I figured it would snow 5 times a month, so my visit price would be 25$. But i live in Ontario in the GTA and it snows a lot. What happens if they need me for 9 visits, do i lose money? how do i right up a contract so that i dont lose money like that. 
OR if anyone would share their contracts and describe their pricing that would be very helpful. (even a link to snow removal contracts would be helpful). Also im 19 and have a strong work ethic and very good at marketing. My problem wont be finding customers, i can get a bunch of customers easily, but i dont have a contract to give them and i dont know how much insurance usually costs. I also wont be plowing, only hauling my snow blower around.

my expenses at the moment for the business and myself are: 
- 200$ /m for truck (2001 f150, already paid off) insurance
- 350$ /m for rent
- 800$ snow blower
- whatever my insurance will come to.


P.S. i ownly do residential accounts, no commercial this year.

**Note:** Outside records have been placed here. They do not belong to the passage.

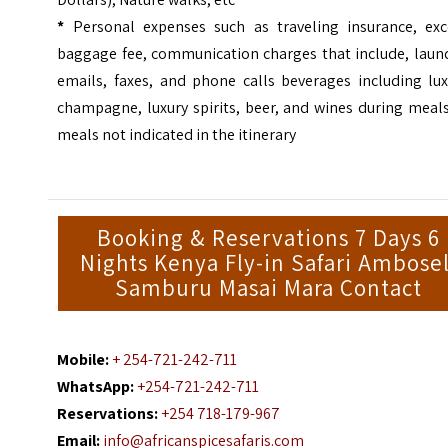
*
Personal expenses such as traveling insurance, exc
baggage fee, communication charges that include, laund
emails, faxes, and phone calls beverages including lux
champagne, luxury spirits, beer, and wines during meal
meals not indicated in the itinerary
Booking & Reservations 7 Days 6
Nights Kenya Fly-in Safari Ambosel
Samburu Masai Mara Contact
Mobile:
+ 254-721-242-711
WhatsApp:
+254-721-242-711
Reservations:
+254 718-179-967
Email:
info@africanspicesafaris.com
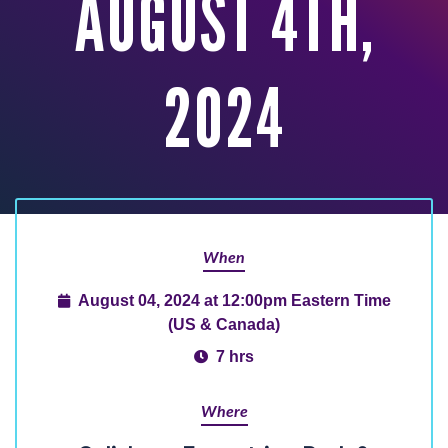
AUGUST 4TH,
2024
When
August 04, 2024 at 12:00pm Eastern Time
(US & Canada)
7 hrs
Where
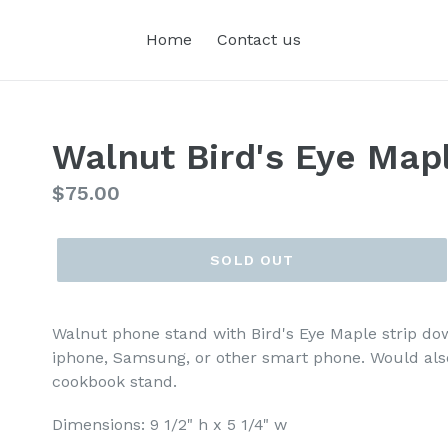
Home
Contact us
Walnut Bird's Eye Map
Regular
$75.00
price
SOLD OUT
Walnut phone stand with Bird's Eye Maple strip dow
iphone, Samsung, or other smart phone. Would also
cookbook stand.
Dimensions: 9 1/2" h x 5 1/4" w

Edit: so i thought for a fast plan, and looking at competitors pricing, that this would work.

ON CALL: 
30$ (2 car driveway with salt)
25$ (2 car driveway with no salt)

monthly contract:
150$ /m (2 car with salt, 6 visits +20$ per extra visit)
125$ /m (single car with salt, 6 visits +20$ per extra visit)

seasonal contract:
500$ /m (2 car with salt, 6 visits +20$ per extra visits)
saves 100$

the only problem is id like to get rid of the "+20$ per visit" but i also dont want to go out of business and fail my first year. Last year was horrific and many small business's went out of business, even commercial businesss failed and didnt make money because it snowed so much. 
I had a talk with a commercial snow remover, and he said the reason snow removal makes so much money is that your charge the client extra when it snows a lot. But i dont get what he really meant, because i thought i contract would stop him from doing so.


----------



## dieselss (Jan 3, 2008)

Wow....Just WOW!


----------



## JustJeff (Sep 9, 2009)

Today is November 16th, and you don't have contracts locked in yet? You have to have had three or four plowable events already this Season.


----------



## SnowFakers (Dec 31, 2012)

$30 with salt? 150/month? Way to low, even with just a blower you have to have a higher minimum than that. And take your average snowfall and look up how many storms come through your area. I can say that I get more than 5 a month during peak season in CT, you are ATLEASR double the snow up there. You yourself said it snows a lot so why base a contract off 5 events a month?


----------



## jonpaul (Nov 16, 2014)

Harleyjeff;1870625 said:


> Today is November 16th, and you don't have contracts locked in yet? You have to have had three or four plowable events already this Season.


no it hasn't even snowed once yet, today and tomorrow it'll have light snow = 5cm, and then its disappear after this week. I have atleast 7 people of my lawn care customers that want it done but i just dont know what to bill them or have contracts yet.


----------



## jonpaul (Nov 16, 2014)

SnowFakers;1870632 said:


> $30 with salt? 150/month? Way to low, even with just a blower you have to have a higher minimum than that. And take your average snowfall and look up how many storms come through your area. I can say that I get more than 5 a month during peak season in CT, you are ATLEASR double the snow up there. You yourself said it snows a lot so why base a contract off 5 events a month?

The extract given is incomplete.